Stored data entries

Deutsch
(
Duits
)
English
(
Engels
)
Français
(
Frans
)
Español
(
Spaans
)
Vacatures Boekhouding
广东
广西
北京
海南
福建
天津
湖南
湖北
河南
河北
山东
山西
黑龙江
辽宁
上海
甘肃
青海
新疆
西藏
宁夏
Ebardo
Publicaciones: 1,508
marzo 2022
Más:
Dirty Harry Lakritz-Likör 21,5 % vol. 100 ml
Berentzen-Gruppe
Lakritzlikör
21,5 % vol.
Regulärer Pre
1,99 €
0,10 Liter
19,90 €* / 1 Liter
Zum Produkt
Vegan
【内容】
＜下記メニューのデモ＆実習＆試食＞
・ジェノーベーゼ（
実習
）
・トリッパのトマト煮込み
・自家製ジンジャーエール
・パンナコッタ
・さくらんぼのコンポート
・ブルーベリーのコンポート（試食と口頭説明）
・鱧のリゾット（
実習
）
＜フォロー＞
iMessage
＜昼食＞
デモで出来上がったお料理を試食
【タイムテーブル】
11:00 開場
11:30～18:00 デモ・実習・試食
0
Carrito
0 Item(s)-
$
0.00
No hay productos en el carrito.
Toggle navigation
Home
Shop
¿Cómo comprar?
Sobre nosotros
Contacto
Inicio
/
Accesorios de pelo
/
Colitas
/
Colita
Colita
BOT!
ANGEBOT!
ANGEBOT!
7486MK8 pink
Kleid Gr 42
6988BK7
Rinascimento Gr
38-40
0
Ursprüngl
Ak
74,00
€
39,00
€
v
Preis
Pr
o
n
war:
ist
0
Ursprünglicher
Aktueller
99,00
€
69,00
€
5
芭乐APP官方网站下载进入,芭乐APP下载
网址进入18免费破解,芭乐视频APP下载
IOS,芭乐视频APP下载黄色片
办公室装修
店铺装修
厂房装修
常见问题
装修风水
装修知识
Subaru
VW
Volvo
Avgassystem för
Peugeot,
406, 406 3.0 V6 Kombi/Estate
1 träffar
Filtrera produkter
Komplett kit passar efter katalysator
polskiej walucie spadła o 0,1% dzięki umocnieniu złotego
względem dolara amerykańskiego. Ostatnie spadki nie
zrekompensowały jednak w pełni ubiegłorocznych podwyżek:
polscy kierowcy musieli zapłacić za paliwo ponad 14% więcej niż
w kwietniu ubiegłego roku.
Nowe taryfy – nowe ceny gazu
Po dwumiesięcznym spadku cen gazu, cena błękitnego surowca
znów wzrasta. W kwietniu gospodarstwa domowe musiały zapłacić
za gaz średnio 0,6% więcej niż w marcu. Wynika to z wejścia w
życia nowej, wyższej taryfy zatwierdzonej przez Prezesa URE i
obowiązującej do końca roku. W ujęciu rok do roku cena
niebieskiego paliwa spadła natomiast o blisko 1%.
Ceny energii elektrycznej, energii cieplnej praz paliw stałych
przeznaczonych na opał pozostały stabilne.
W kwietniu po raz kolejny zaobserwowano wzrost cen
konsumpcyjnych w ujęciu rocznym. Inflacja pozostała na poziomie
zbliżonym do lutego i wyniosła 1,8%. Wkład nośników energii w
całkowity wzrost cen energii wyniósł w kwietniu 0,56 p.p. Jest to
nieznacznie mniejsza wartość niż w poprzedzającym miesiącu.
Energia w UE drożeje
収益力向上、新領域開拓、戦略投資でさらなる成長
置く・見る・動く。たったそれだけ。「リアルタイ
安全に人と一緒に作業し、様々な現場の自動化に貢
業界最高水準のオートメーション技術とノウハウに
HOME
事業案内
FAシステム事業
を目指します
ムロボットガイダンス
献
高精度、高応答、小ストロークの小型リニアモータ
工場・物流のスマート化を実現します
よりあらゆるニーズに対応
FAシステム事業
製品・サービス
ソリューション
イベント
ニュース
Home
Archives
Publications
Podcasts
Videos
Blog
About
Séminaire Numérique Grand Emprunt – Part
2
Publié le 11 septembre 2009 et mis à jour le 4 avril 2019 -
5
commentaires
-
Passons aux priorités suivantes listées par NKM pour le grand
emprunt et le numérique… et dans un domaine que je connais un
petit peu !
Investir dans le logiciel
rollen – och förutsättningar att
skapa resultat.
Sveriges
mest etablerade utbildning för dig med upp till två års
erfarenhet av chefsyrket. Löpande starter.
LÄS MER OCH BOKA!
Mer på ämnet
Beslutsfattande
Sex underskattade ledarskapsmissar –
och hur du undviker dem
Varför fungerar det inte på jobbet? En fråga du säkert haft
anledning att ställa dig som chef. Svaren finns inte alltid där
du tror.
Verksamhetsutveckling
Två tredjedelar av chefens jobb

* * *

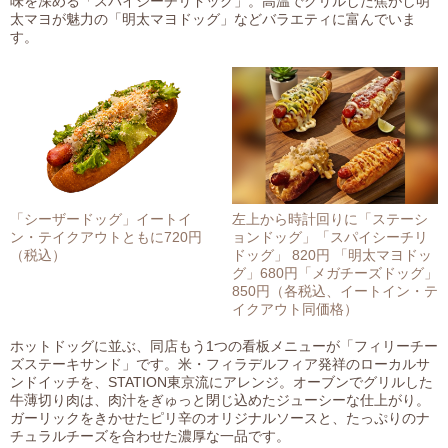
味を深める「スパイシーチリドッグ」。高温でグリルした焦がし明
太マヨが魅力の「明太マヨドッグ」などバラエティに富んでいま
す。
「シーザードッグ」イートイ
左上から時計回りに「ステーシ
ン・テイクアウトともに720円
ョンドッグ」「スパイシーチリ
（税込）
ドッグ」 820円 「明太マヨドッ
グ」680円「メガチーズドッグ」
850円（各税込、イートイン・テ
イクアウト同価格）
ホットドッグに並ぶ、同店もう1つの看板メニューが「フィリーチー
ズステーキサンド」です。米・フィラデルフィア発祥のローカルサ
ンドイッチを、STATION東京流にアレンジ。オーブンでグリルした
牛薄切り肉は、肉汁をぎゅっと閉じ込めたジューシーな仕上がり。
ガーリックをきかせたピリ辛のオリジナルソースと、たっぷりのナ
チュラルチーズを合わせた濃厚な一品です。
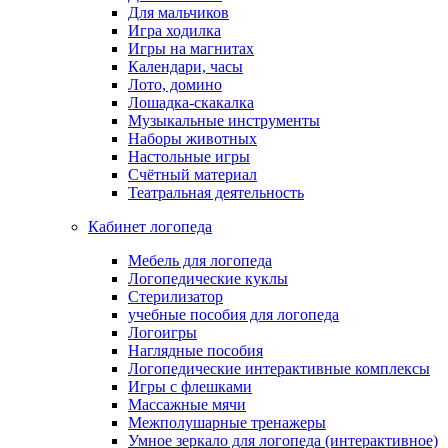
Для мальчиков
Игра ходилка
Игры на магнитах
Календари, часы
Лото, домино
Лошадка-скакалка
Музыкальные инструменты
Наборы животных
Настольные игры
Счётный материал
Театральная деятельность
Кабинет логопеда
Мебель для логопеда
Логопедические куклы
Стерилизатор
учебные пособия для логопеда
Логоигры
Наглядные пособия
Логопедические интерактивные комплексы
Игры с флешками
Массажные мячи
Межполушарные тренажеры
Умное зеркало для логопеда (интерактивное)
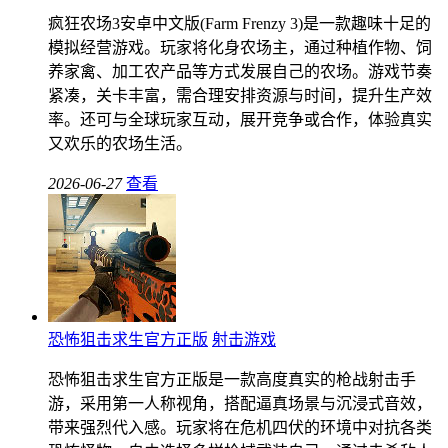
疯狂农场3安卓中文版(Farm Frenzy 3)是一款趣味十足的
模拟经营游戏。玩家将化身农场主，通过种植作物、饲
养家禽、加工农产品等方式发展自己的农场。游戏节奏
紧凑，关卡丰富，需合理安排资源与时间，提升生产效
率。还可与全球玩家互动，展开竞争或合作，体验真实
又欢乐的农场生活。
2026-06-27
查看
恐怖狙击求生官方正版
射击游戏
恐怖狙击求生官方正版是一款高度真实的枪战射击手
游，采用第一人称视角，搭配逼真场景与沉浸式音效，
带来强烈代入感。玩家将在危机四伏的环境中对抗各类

--

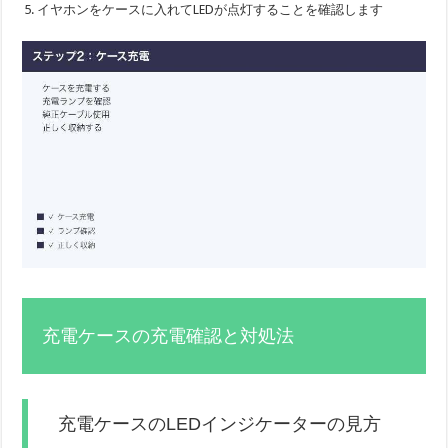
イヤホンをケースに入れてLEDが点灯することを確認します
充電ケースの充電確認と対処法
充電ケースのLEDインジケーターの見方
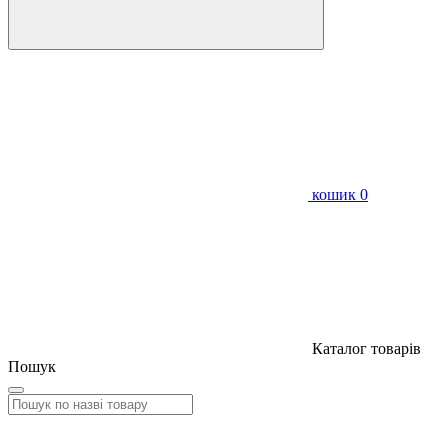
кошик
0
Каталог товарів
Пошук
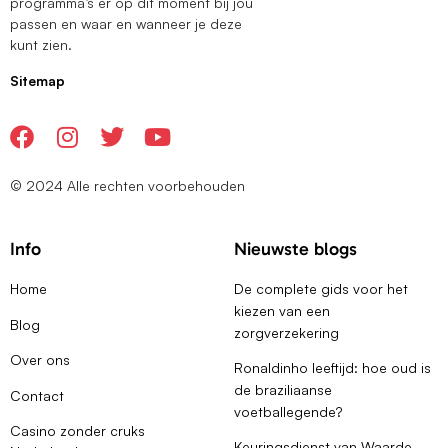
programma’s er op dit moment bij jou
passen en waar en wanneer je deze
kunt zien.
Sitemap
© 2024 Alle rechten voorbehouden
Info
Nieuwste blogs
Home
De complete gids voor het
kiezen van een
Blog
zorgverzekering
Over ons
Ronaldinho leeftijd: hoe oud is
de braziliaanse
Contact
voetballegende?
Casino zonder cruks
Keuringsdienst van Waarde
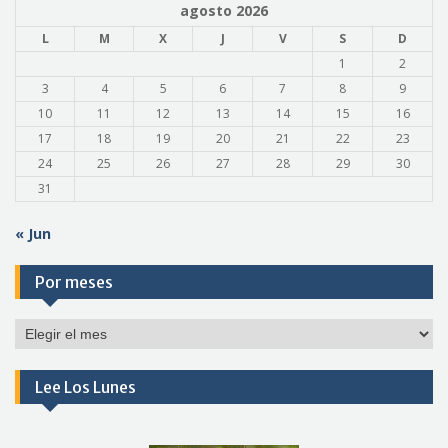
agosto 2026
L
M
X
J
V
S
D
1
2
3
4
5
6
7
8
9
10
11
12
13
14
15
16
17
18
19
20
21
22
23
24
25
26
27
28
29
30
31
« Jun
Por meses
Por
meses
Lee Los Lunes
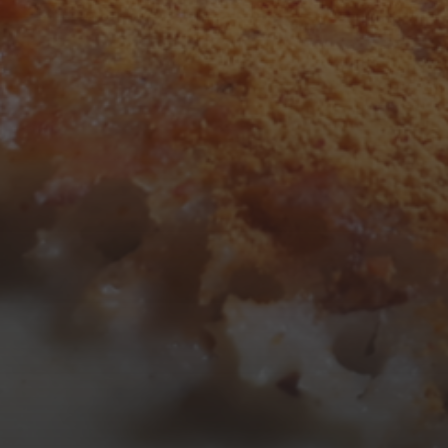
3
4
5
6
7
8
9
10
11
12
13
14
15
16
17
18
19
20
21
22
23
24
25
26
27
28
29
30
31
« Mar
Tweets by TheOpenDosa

### Task details
Reproduce each line from the records that contains the word "więcej".

### Exercise response
polscy kierowcy musieli zapłacić za paliwo ponad 14% więcej niż
za gaz średnio 0,6% więcej niż w marcu. Wynika to z wejścia w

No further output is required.